Тут зашумели все сразу, и уж никто больше не возражал. Понял Филя: всё будет, как Владимир Иванович сказал.
Еще минут пять понадобилось оратору, чтоб толпа с места тронулась. Дядя Володя впереди шел, пятясь спиной, и всё покрикивал:
– Небось, товарищи! Там теперь в карауле революцьонные солдаты! Они нам братья, не забидят!
Проходя мимо Фили, взглядом ожег – выполняй, что велено.
И Бляхин тогда тоже завопил, стараясь слова на татарский лад подковеркивать:
– За мной ходи! Моя там дворникам работал! Всё знаю! За мной ходи!
Повалили по улице бодро. Пробовали «Варшавянку» завести, но песня не выстроилась. Попросту пошли, с криками. Встречные останавливались, пялились с уважением, но без большого интереса. Манифестаций в городе случалось в день бессчетно, по какому хошь поводу. Некоторые, узнав, что народ идет громить бывшую Охранку, тоже пристраивались.
К знакомым дверям (сжалось сердце) Филипп поспел раньше всех. Часовой, опираясь на винтовку, с разинутым ртом глядел на приближающуюся ораву. Выглянули еще солдаты, расхристанные, краснорожие, без ремней.

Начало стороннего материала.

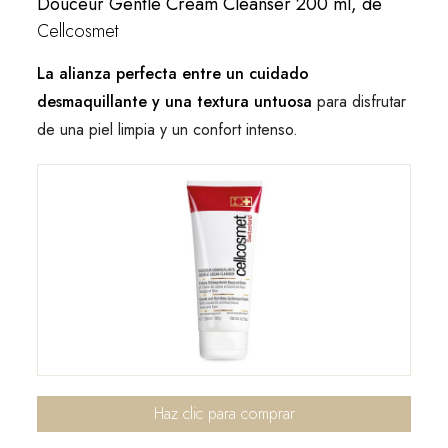
Douceur Gentle Cream Cleanser 200 ml, de
Cellcosmet
La alianza perfecta entre un cuidado
desmaquillante y una textura untuosa
para disfrutar
de una piel limpia y un confort intenso.
Haz clic para comprar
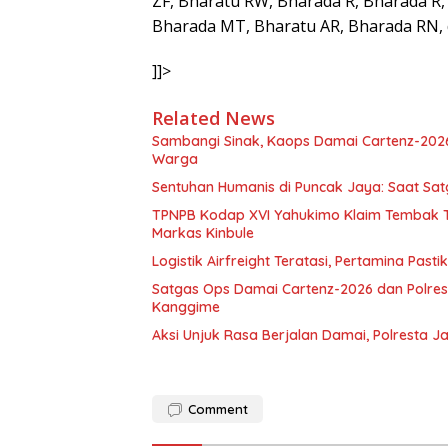
ZF, Bharatu RW, Bharada R, Bharada R,
Bharada MT, Bharatu AR, Bharada RN, 
]]>
Related News
Sambangi Sinak, Kaops Damai Cartenz-202
Warga
Sentuhan Humanis di Puncak Jaya: Saat Sa
TPNPB Kodap XVI Yahukimo Klaim Tembak Ti
Markas Kinbule
Logistik Airfreight Teratasi, Pertamina Pas
Satgas Ops Damai Cartenz-2026 dan Polres 
Kanggime
Aksi Unjuk Rasa Berjalan Damai, Polresta 
Comment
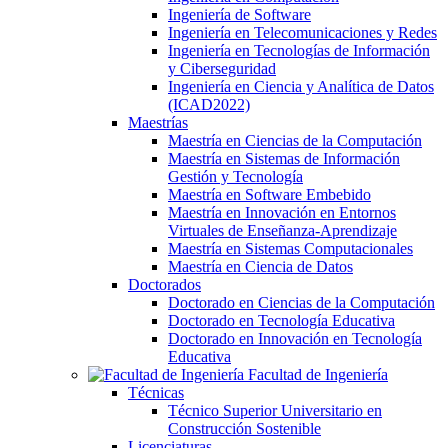
Ingeniería de Software
Ingeniería en Telecomunicaciones y Redes
Ingeniería en Tecnologías de Información
y Ciberseguridad
Ingeniería en Ciencia y Analítica de Datos
(ICAD2022)
Maestrías
Maestría en Ciencias de la Computación
Maestría en Sistemas de Información
Gestión y Tecnología
Maestría en Software Embebido
Maestría en Innovación en Entornos
Virtuales de Enseñanza-Aprendizaje
Maestría en Sistemas Computacionales
Maestría en Ciencia de Datos
Doctorados
Doctorado en Ciencias de la Computación
Doctorado en Tecnología Educativa
Doctorado en Innovación en Tecnología
Educativa
Facultad de Ingeniería
Técnicas
Técnico Superior Universitario en
Construcción Sostenible
Licenciaturas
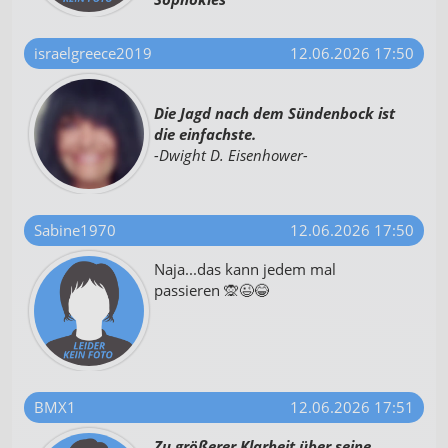
israelgreece2019
12.06.2026 17:50
Die Jagd nach dem Sündenbock ist
die einfachste.
-Dwight D. Eisenhower-
Sabine1970
12.06.2026 17:50
Naja...das kann jedem mal
passieren 🙊😉😂
BMX1
12.06.2026 17:51
Zu größerer Klarheit über seine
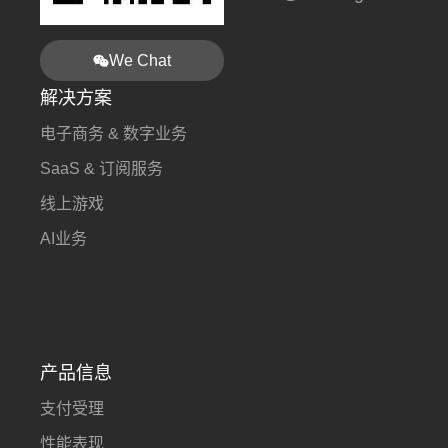
We Chat
解决方案
电子商务 & 数字业务
SaaS & 订阅服务
线上游戏
AI业务
产品信息
支付受理
性能表现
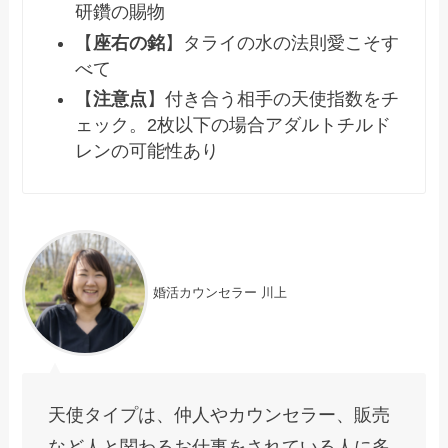
研鑽の賜物
【
座右の銘
】タライの水の法則愛こそす
べて
【
注意点
】付き合う相手の天使指数をチ
ェック。2枚以下の場合アダルトチルド
レンの可能性あり
婚活カウンセラー 川上
天使タイプは、仲人やカウンセラー、販売
など人と関わるお仕事をされている人に多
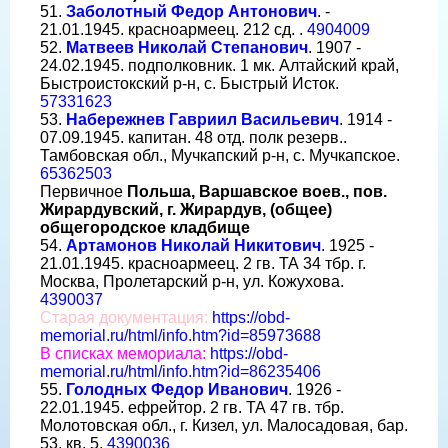
51.
Заболотный Федор Антонович
. -
21.01.1945. красноармеец. 212 сд. .
4904009
52.
Матвеев Николай Степанович
. 1907 -
24.02.1945. подполковник. 1 мк. Алтайский край,
Быстроистокский р-н, с. Быстрый Исток.
57331623
53.
Набережнев Гавриил Васильевич
. 1914 -
07.09.1945. капитан. 48 отд. полк резерв..
Тамбовская обл., Мучкапский р-н, с. Мучкапское.
65362503
Первичное
Польша, Варшавское воев., пов.
Жирардувский, г. Жирардув, (общее)
общегородское кладбище
54.
Артамонов Николай Никитович
. 1925 -
21.01.1945. красноармеец. 2 гв. ТА 34 тбр. г.
Москва, Пролетарский р-н, ул. Кожухова.
4390037
Старая документация:
https://obd-
memorial.ru/html/info.htm?id=85973688
В списках мемориала:
https://obd-
memorial.ru/html/info.htm?id=86235406
55.
Голодных Федор Иванович
. 1926 -
22.01.1945. ефрейтор. 2 гв. ТА 47 гв. тбр.
Молотовская обл., г. Кизел, ул. Малосадовая, бар.
53, кв. 5.
4390036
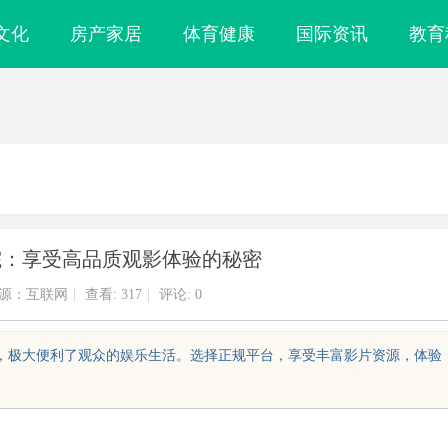
文化
房产家居
体育健康
国际资讯
教育
院：享受高品质观影体验的秘密
源：互联网
|
查看:
317
|
评论: 0
务，极大便利了观众的娱乐生活。选择正规平台，享受丰富影片资源，体验
布全球首个分布
深入解析达龄Reju28好不好：真实体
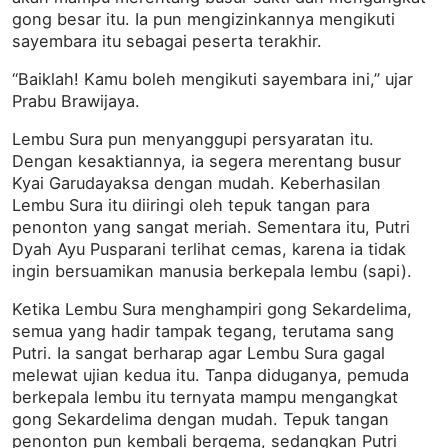
gong besar itu. Ia pun mengizinkannya mengikuti
sayembara itu sebagai peserta terakhir.
“Baiklah! Kamu boleh mengikuti sayembara ini,” ujar
Prabu Brawijaya.
Lembu Sura pun menyanggupi persyaratan itu.
Dengan kesaktiannya, ia segera merentang busur
Kyai Garudayaksa dengan mudah. Keberhasilan
Lembu Sura itu diiringi oleh tepuk tangan para
penonton yang sangat meriah. Sementara itu, Putri
Dyah Ayu Pusparani terlihat cemas, karena ia tidak
ingin bersuamikan manusia berkepala lembu (sapi).
Ketika Lembu Sura menghampiri gong Sekardelima,
semua yang hadir tampak tegang, terutama sang
Putri. Ia sangat berharap agar Lembu Sura gagal
melewat ujian kedua itu. Tanpa diduganya, pemuda
berkepala lembu itu ternyata mampu mengangkat
gong Sekardelima dengan mudah. Tepuk tangan
penonton pun kembali bergema, sedangkan Putri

– Чего это? Чего? – испуганно спросил часовой.
– Валите отседова, ребя, – душевно посоветовал им Бляхин. – Не по вашу душу народ, но могут и насовать. Насчет сатрапов пролетариат интересуется.
Караул сдуло. Ох, дядя Володя! Министерская голова, всё предусмотрел. Да только зачем оно надо?
– Турма налево ходи! Там ходи! – кричал входящим Филя, стоя на лестнице. – Право не ходи, там горело всё, нет ничего! Лево ходи!
Когда заполонили дверной проем, ведший в коридор, где раньше были кабинеты следователей и допросные комнаты, а теперь находились камеры предварительного заключения, кто-то, конечно, не послушав Филиппа, сунулся и вправо, но сразу вернулся. От бывшего архива остались только закопченные стены да пепел под ногами.
Кому не удалось пролезть в коридор изолятора, рванули вверх, на этажи. Там вскоре загрохотало, задребезжало. Брали всё, что можно было вынести: столы, стулья, сорванные вместе с карнизами шторы. Двое кряхтя зачем-то проволокли сейф с болтающейся толстой дверцей. Со стороны камер, заглушая всё, донесся тонкий, будто дурашливый вопль.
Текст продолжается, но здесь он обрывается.